Three Underrated Heroes in the Outfield

The easiest way to build a winning roster is to draft undervalued players. These aren’t upside or breakout targets, they’re simply guys who are going much later in the draft than their projections merit. When it comes to high quality leagues, our markets are usually pretty efficient. We don’t just leave predictably good players to sit around in the draft. However, here are three guys we selected too late.

The Underrated Star

Rockies center fielder Charlie Blackmon went into 2016 with lofty expectations. Per, he was the ninth outfielder off the board in NFBC drafts. Despite missing half of April and another week in September, Blackmon finished as the fourth most valuable outfielder with only 143 games played.

Ryan Braun (135 games) is the only other outfielder to play fewer than 155 games and rank in the top 10. Our calculator is very biased towards high playing time totals. Any missed time hurts. A full season of Blackmon would have made him one of just five hitters to cross the $30 threshold.

Where did we miss with our expectations? Blackmon has a shiftable batted ball profile so his Coors-aided .350 BABIP looks fluky. However, his speed held teams to just 77 shifts last season. Take a gander at the spray chart.


The second baseman can and should (and does) pinch towards first base for Blackmon. However, he hits just enough balls to shortstop to require somebody to stand there. And if you leave third base vacant, he can drop an easy bunt single. You’ll notice almost nothing goes up the middle on the ground.
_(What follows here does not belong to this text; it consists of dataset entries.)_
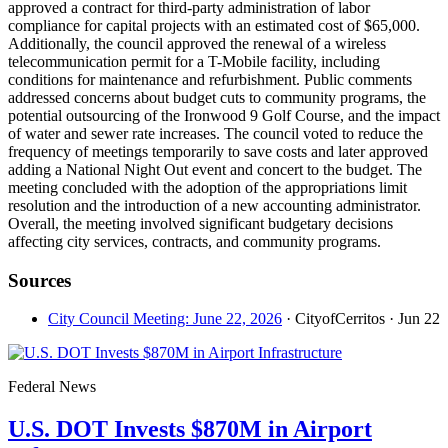
approved a contract for third-party administration of labor
compliance for capital projects with an estimated cost of $65,000.
Additionally, the council approved the renewal of a wireless
telecommunication permit for a T-Mobile facility, including
conditions for maintenance and refurbishment. Public comments
addressed concerns about budget cuts to community programs, the
potential outsourcing of the Ironwood 9 Golf Course, and the impact
of water and sewer rate increases. The council voted to reduce the
frequency of meetings temporarily to save costs and later approved
adding a National Night Out event and concert to the budget. The
meeting concluded with the adoption of the appropriations limit
resolution and the introduction of a new accounting administrator.
Overall, the meeting involved significant budgetary decisions
affecting city services, contracts, and community programs.
Sources
City Council Meeting: June 22, 2026
· CityofCerritos
· Jun 22
Federal News
U.S. DOT Invests $870M in Airport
As long as he stays at Coors, he should remain a high BABIP guy. Expect modest regression to around a .325 BABIP. That’s 2.5 percent fewer hits. His average would have dropped from .324 to .316 without the elevated BABIP.

That still sounds high, right? It’s because his home run rate surged along with the rest of the league. Blackmon popped 29 blasts after never reaching 20 home runs in a season. The power output was hardly surprising, although I’m sure many fantasy owners were caught unawares.

As noted, Blackmon is a pull-hitter. He also posted a high hard hit rate. He kills more dragonfliesĀ than worms with his batted balls, and he also typically has one of the top line drive rates. Throw them all together with Coors and 25 to 30 home runs looks like a very fair expectation. Surprisingly, Blackmon’s decline phase on the bases kicked in with rapidity. He swiped only 17 bases after taking 43 in 2015. He was caught nine times too. Beware the red light.

Even with the waning speed, I’ve moved Blackmon way up my draft board for 2017. He’s now a borderline first round target by my estimation.

The Former Star

I said “no” to Matt Kemp last draft season. What use is an aging, free-swinging slugger in a pitcher friendly park? Well, apparently he’s very useful. Kemp was the ninth best outfielder on the strength of a 35 home run season. And while his run and RBI production were slightly elevated by the dingers, he was always likely to score at least 75 runs and drive in 90. My avoidance was some good old fashioned ageism.

The NFBC crowd wasn’t that far out of touch, plucking Kemp 24th with the likes of Gregory Polanco and Jason Heyward. Nothing smells wrong about that. My own personal draft experiences had Kemp going much much later. He was the guy who sat all by himself at the top of the draft board for multiple rounds.

Kemp’s return to the 30 home run club doesn’t look unusual. He swings hard in case he hits it. He has a similar pull-heavy, hard contact batted ball profile to Blackmon. One thing Kemp did improve in 2016 was his fly ball rate. It was his first time approaching a 40 percent fly ball rate since his superstar 2011 season.

We have no idea how Atlanta’s new ballpark will perform, but it’s safe to assume it’ll be more hitter friendly than Turner Field. If Kemp can maintain the fly ball gains, he’s a solid pick for another 30 homer, 100 RBI season.

The Should Have Been a Star

If Rajai Davis had entered the league last season, he would have started for 30 teams. Instead, he was used as a platoon outfielder for his entire career. The NFBC crowd selected Davis as the 82nd outfielder. There were concerns about Michael Brantley’s early return eating into Davis’ role. Those proved to be very unfounded. Davis was actually the 31st most valuable outfielder despite playing only 134 games.

Davis’ body has aged gracefully – like Kenny Lofton. Sure, his bat has some flaws, but he can still steal bases at will. As long as he’s playing on a predictable schedule, he’s worth a spot in even the shallowest of 5×5 leagues.

Davis isĀ once again a free agent, and I imagine his services will be in demand. Statcast data should help him to overcome occasionally shaky defensive grades. He probably played too shallow early in his career – that was a common mistaken deployment of speedy outfielders back in the day.